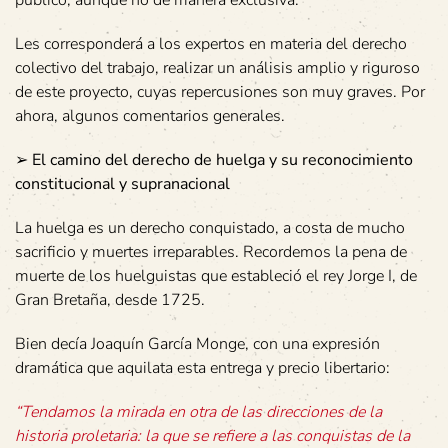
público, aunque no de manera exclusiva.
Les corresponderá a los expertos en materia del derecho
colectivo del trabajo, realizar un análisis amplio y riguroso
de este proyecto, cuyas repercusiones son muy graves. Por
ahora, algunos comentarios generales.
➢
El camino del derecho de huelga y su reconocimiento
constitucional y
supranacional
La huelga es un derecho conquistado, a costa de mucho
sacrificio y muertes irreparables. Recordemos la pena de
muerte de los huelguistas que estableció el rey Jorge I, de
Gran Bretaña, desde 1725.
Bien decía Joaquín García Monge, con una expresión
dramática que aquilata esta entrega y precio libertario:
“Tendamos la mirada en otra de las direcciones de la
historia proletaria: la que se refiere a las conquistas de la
...
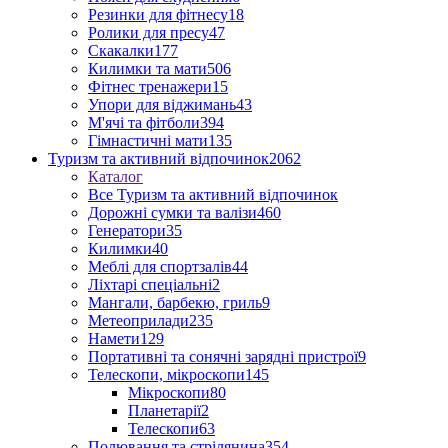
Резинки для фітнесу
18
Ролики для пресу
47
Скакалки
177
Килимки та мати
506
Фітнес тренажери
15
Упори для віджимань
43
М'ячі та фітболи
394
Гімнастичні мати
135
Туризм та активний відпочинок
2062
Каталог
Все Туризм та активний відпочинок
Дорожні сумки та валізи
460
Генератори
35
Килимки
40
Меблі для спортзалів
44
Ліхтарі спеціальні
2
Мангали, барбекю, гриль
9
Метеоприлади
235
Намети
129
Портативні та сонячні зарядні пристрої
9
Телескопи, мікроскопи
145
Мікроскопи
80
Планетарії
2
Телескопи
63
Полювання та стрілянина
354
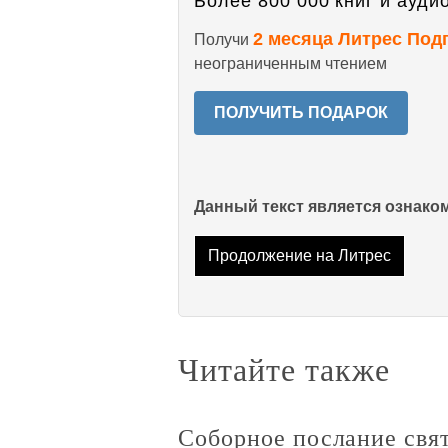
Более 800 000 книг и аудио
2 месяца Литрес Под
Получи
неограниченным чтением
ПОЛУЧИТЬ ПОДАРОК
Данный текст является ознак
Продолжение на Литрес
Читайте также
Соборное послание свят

What is needed :: Find the lines of the material that contain the word "derecho" and report only how many there are.

Answer for the task :: 3